OneStream has launched a connector for Snowflake, linking its financial data platform with Snowflake's data cloud.
Built within OneStream's Connection Centre integration framework, the connector is designed to move governed financial data into Snowflake while preserving the controls and structures used by finance teams. The aim is to provide organisations with a way to combine enterprise and financial data for analytics, reporting, forecasting, and AI use cases.
The release comes as companies face growing questions about the reliability of the data used in decision-making. OneStream's research found that 47% of executives made material decisions using inaccurate or incomplete data over the past year, while 62% sourced AI data from multiple uncoordinated systems.
Data concerns
This reflects a wider problem for finance departments as businesses increase spending on AI and analytics. When data from different systems is inconsistent or lacks financial context, finance leaders may struggle to trust the results produced by analytical tools and automated systems.
According to OneStream, raw enterprise data often lacks the governance, context and unified structures needed for regulated corporate processes. Against that backdrop, the company is positioning the new connector as a way to tie analytics and AI work more closely to audited and traceable financial records.
Connection Centre already includes connectors for SAP S/4HANA, Microsoft Power BI and Tableau. Adding Snowflake extends that network into a widely used cloud data environment where companies often store and analyse large volumes of operational and business data.
The connector is intended to enable finance teams to control how data is integrated, transformed, and delivered across the wider enterprise technology estate. OneStream says this should reduce reliance on custom-built IT pipelines and help address fragmented data silos between finance systems and analytics platforms.
It is also aimed at supporting unified operational and financial analytics, including connected planning, forecasting, enterprise reporting and broader decision-making that depends on both financial and operational data sets.
Finance focus
OneStream framed the launch around growing pressure on Chief Financial Officers to play a more direct role in strategy. As AI tools become more common in forecasting and analysis, finance leaders are being asked not only to review outputs but also to assess whether the underlying information is accurate, complete, and defensible.
"As CFOs are increasingly expected to steer enterprise strategy, they need confidence that analytics and AI-generated insights are grounded in trusted financial intelligence," said Tom Shea, Co-Founder and Chief Executive Officer of OneStream.
He added that trust and traceability remain central concerns for finance teams adopting AI. "Finance can't rely on generic AI tools alone; every output must be accurate, traceable, defensible, and connected to the context of the business. The OneStream Snowflake Connector empowers finance leaders to break down data silos and leverage finance-grade insights at scale, transforming the Office of the CFO into a critical driver of enterprise strategy," Shea said.
OneStream describes itself as an AI-focused financial software group that brings together financial close, planning, and operational processes into a single platform.

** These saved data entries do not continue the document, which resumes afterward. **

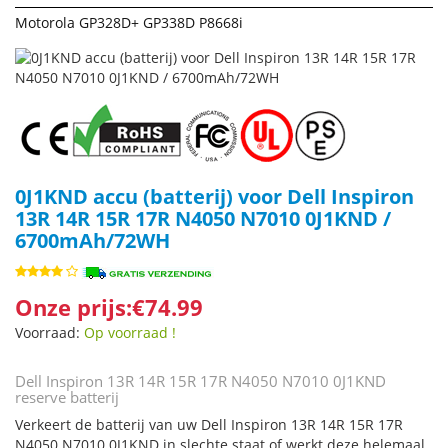
Motorola GP328D+ GP338D P8668i
0J1KND accu (batterij) voor Dell Inspiron
13R 14R 15R 17R N4050 N7010 0J1KND /
6700mAh/72WH
Onze prijs:€74.99
Voorraad:
Op voorraad !
Dell Inspiron 13R 14R 15R 17R N4050 N7010 0J1KND
reserve batterij
Verkeert de batterij van uw Dell Inspiron 13R 14R 15R 17R
N4050 N7010 0J1KND in slechte staat of werkt deze helemaal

It says it has more than 1,800 customers, including 18% of the Fortune 500, and employs 1,600 people.
The Snowflake connector reflects a broader trend in enterprise software, with vendors trying to connect finance systems more directly to cloud-based analytics platforms. For finance departments, the issue is less about access to data than whether the underlying information has the controls and audit trail needed for corporate reporting and major operational decisions.
OneStream says the connector brings a governed financial context into Snowflake's environment so enterprise data can be used in a form meaningful to finance. It is also intended to support AI and analytics projects that rely on reliable financial information rather than data pulled from disconnected sources.